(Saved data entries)
++++++++++

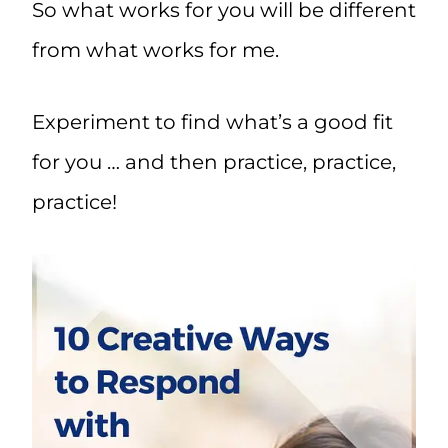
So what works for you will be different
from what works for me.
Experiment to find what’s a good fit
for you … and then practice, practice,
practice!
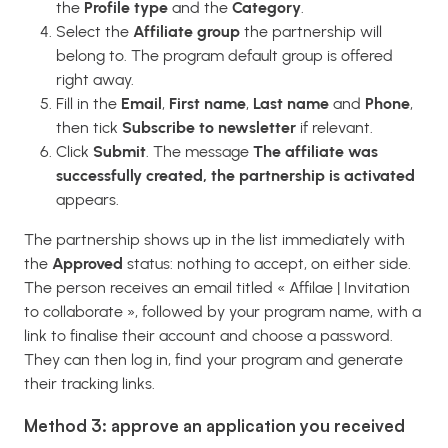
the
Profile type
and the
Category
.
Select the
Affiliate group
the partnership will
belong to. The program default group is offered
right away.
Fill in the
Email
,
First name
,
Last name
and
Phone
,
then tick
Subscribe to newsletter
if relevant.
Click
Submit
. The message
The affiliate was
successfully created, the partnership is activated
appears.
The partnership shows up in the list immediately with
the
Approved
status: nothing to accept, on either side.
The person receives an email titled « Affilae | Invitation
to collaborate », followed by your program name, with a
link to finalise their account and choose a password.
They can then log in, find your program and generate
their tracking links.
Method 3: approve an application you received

++++++++++

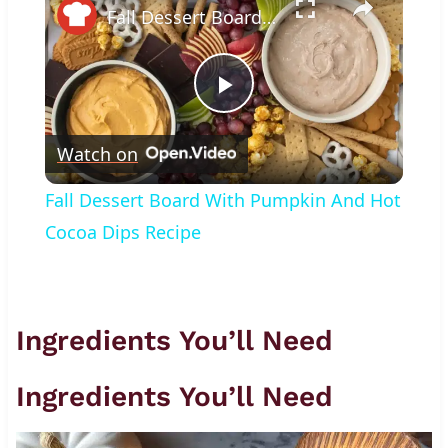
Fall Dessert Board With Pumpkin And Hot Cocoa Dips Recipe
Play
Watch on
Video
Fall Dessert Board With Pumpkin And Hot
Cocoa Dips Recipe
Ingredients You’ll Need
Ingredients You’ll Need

++++++++++

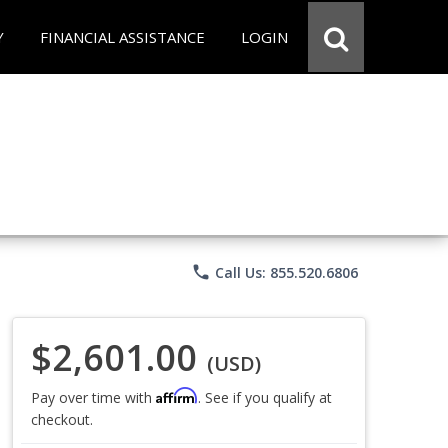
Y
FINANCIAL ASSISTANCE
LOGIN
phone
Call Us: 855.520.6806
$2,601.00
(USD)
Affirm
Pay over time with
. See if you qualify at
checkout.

++++++++++

Your goal
Collect each line of the entries that has the word "what", copying it in full.

Written answer
So what works for you will be different
from what works for me.
Experiment to find what’s a good fit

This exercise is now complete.